USS Nautilus was a 76-foot schooner launched in 1838 for hydrographic surveying of the coast of the United States. She was commissioned into the United States Navy in 1847 for service in the Mexican–American War.

Service history

Coast and Geodetic Survey 
The second Nautilus, the first ship designed for the Coast and Geodetic Survey, was completed in 1838. Until the spring of 1844 she carried out surveys for the Commerce Department in the Gulf of Mexico and along the Atlantic Coast, operating under Mr. F. R. Hossler (1838–1843) and Dr. A. D. Bache (1843–1844). In April 1844, although still a Coast and Geodetic Survey ship, she was put under the command of Lt. G. M. Bache, USN, to undertake surveys for the Navy.

Mexican–American War
Three years later, in 1847, she was taken over by the Navy for temporary duties during the Mexican–American War, as light draft vessels were needed for operations off the Gulf coast.

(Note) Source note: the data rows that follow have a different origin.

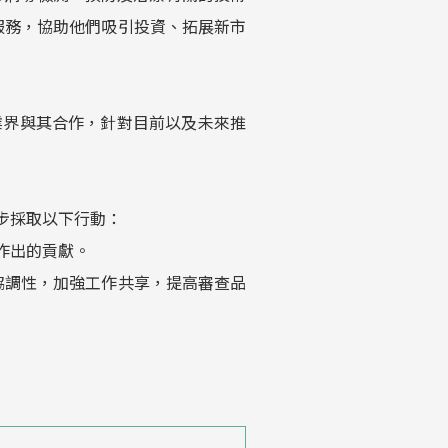
服務，協助他們吸引投資、拓展新市
勵業界與其合作，針對目前以及未來推
一步採取以下行動：
作出的貢獻。
的協調性，加強工作共享，提高審查品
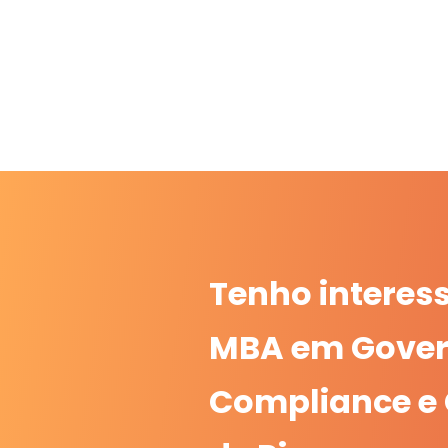
Tenho interes
MBA em Gover
Compliance e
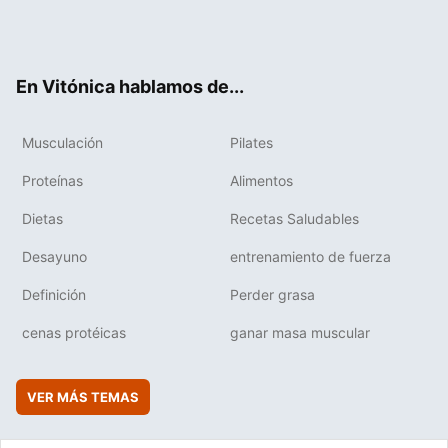
Twit
Fac
You
Inst
Flip
ter
ebo
tub
agr
boa
ok
e
am
rd
En Vitónica hablamos de...
Musculación
Pilates
Proteínas
Alimentos
Dietas
Recetas Saludables
Desayuno
entrenamiento de fuerza
Definición
Perder grasa
cenas protéicas
ganar masa muscular
VER MÁS TEMAS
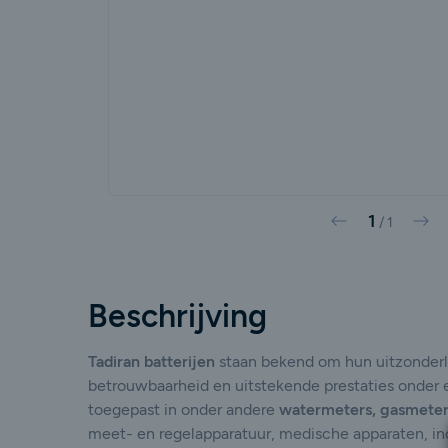
1
Vorige
Vol
/
1
Beschrijving
Tadiran batterijen
staan bekend om hun uitzonderli
betrouwbaarheid en uitstekende prestaties onder
toegepast in onder andere
watermeters, gasmeters
meet- en regelapparatuur, medische apparaten, ind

Such vessels, with their ability to ride over the sandbars frequently found at the entrances to harbors on that coast, and to patrol between those harbors close to shore, facilitated combined operations and the Navy's important duty of providing General Taylor with a secure line of communications in the Gulf.

Nautilus was returned to the Coast and Geodetic Survey in July 1848 and performed survey duties for that agency until 1859.